Crédito verde cresce 140% em Minas Gerais e alcança R$ 276 milhões em financiamentos
As empresas mineiras têm demonstrado maior compromisso com a adoção de práticas sustentáveis, movimento que se reflete na crescente demanda por financiamentos voltados a projetos ambientais. Dados do Banco de Desenvolvimento de Minas Gerais (BDMG) mostram que, neste mês dedicado à conscientização ambiental, a instituição liberou, até o início de junho, 140% mais crédito verde em comparação ao mesmo período do ano passado. No total, foram R$ 276 milhões destinados a linhas de financiamento exclusivas para iniciativas sustentáveis dos setores público e privado.
Para 2026, o BDMG disponibiliza R$ 700 milhões em crédito por meio das linhas BDMG Verde, com foco em médias e grandes empresas; Crédito Rural Verde BDMG, destinado ao Agronegócio; e BDMG Verde Municípios, para prefeituras.
Uma das empresas com iniciativas de sustentabilidade financiadas pelo banco público é a Lwart Soluções Ambientais, com sede administrativa em Lençóis Paulista, em São Paulo. A companhia atua no segmento de rerrefino, processo de transformação do óleo lubrificante usado ou contaminado (Oluc) em matéria-prima para produção de novos lubrificantes.
A conversão permite que o resíduo retorne à cadeia produtiva gerando impactos ambientais positivos, já que cada litro de óleo usado ou contaminado descartado incorretamente pode contaminar até um milhão de litros de água, além de poluir o solo e o ar.
“A operação com o BDMG reforça a liquidez e capacidade de investimento da Lwart, e nos permitiu ampliar iniciativas conectadas à sustentabilidade e à economia circular”, afirma o CFO da Lwart, Flávio Vidigal de Capua, que planeja aumentar a capacidade de processamento, permitindo que um volume ainda maior do resíduo tenha destinação ambientalmente adequada e seja reinserido na cadeia produtiva.
A empresa, que almeja se tornar a segunda maior rerrefinaria do mundo na produção de óleos básicos, conta com 22 centros de coleta de Oluc em 16 estados, incluindo Minas Gerais. No Estado, a companhia mantém uma operação com 52 colaboradores e atende cerca de 500 municípios, o equivalente a aproximadamente 60% das cidades mineiras.

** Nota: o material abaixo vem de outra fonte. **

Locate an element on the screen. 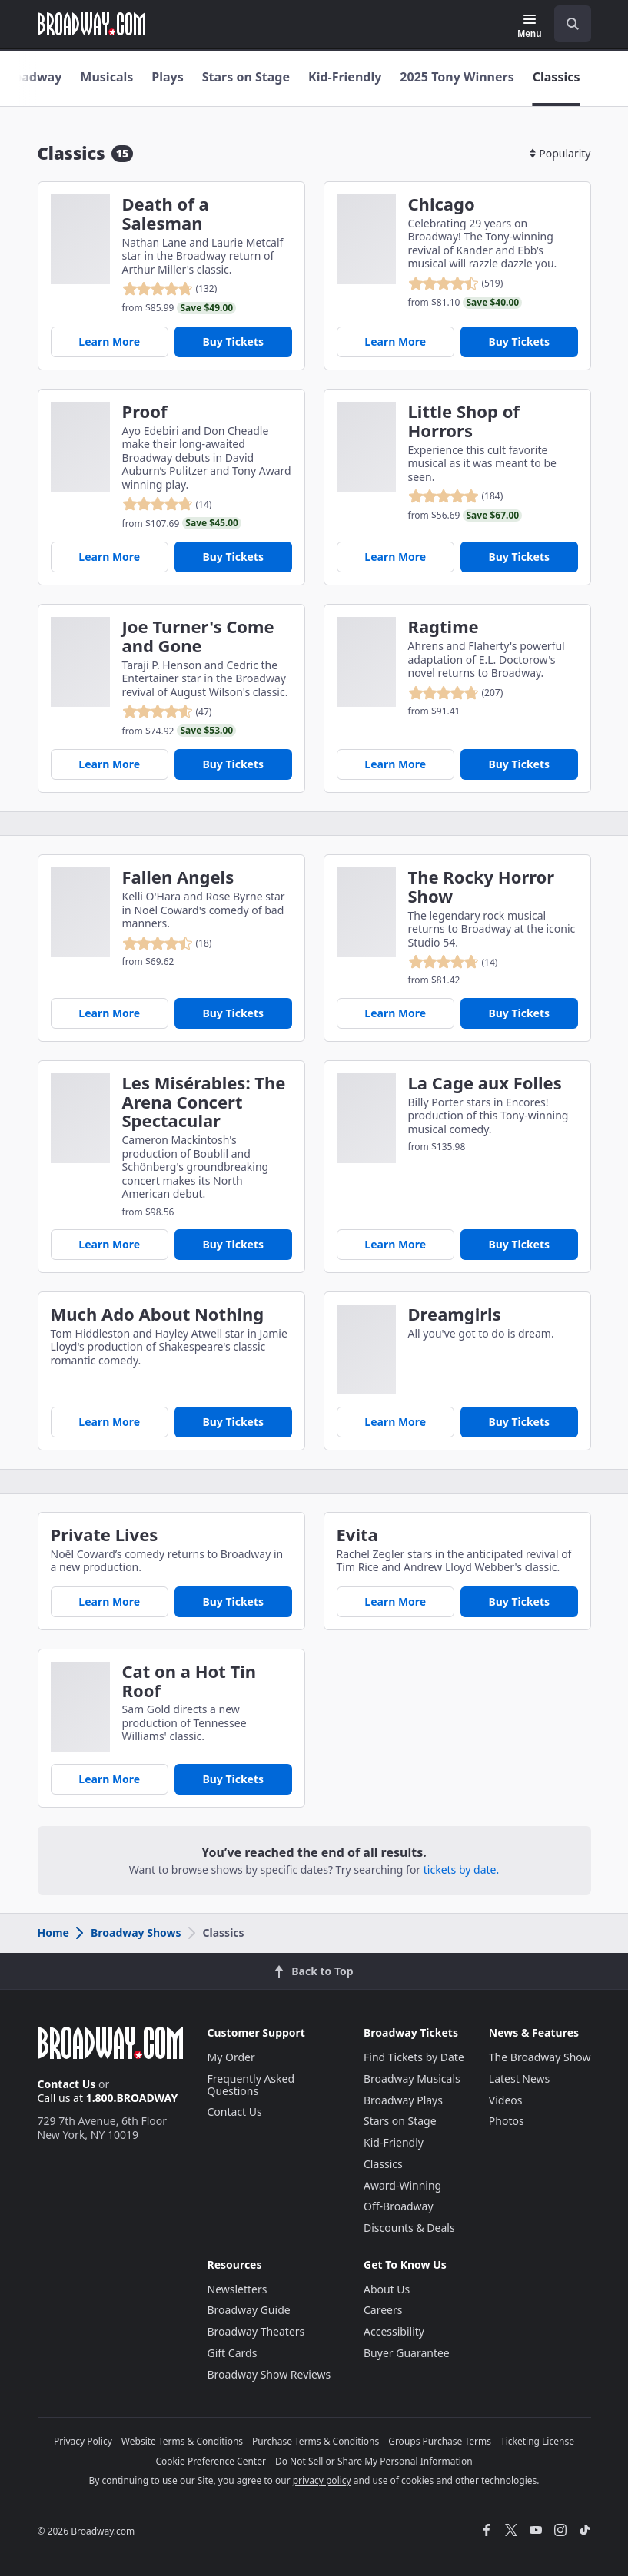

Só no ano passado, a Lwart realizou, em média, 2.500 coletas mensais e recolheu mais de 25,4 milhões de litros de óleo lubrificante usado ou contaminado em Minas, contribuindo para que o Estado alcançasse um volume total de coleta superior a 64,7 milhões de litros.
Crédito verde fortalece transformação sustentável no agronegócio
No agronegócio, os projetos sustentáveis também se destacam com investimentos em agricultura regenerativa. É o caso da Fazenda Vitória, em Monte Alegre de Minas, no Triângulo Mineiro. Neste ano, o produtor Juvenal da Rocha financiou no BDMG a compra de separador de sólidos para dejetos animais. O objetivo com o investimento é acelerar o processo de compostagem para produzir fertilizante natural para a propriedade.
“Reaproveitamos todo o material na lavoura e manutenção das baias do gado e fechamos um ciclo sustentável. O mercado está mais exigente e não compra de produtores que não preservam o meio ambiente”, afirma Juvenal. Há cinco anos, a propriedade adota práticas regenerativas de produção de soja, milho e leite.
A linha de crédito BDMG Bioinsumos, contratada pelo produtor, integra o programa LabAgroMinas do banco, que inclui capacitação e assistência técnica. Os financiamentos são operados por cooperativas de crédito parceiras e financia, ainda, a implantação de sistemas de irrigação, produção de bioinsumos, e outras iniciativas.
“As empresas e prefeituras mineiras estão mais conscientes do papel estratégico da economia verde para a competitividade dos negócios e o desenvolvimento regional. Investir com responsabilidade ambiental e social se tornou premissa e exigência do mercado. Em Minas, o BDMG tem liderado o incentivo a esses projetos”, afirma o presidente do BDMG, Gabriel Viégas Neto.
Desde 2019, já são mais de R$ 2,5 bilhões em créditos liberados pela instituição financeira, incluindo neste montante outras linhas que também viabilizam iniciativas com impacto ambiental positivo.
Para a secretária de Estado de Desenvolvimento Econômico, Mila Corrêa da Costa, o avanço do crédito verde demonstra como o desenvolvimento econômico e a sustentabilidade caminham juntos em Minas. “Estamos construindo uma agenda de inovação e criando condições para que nossos empreendedores consigam acompanhar as mudanças e sejam cada vez mais competitivos”.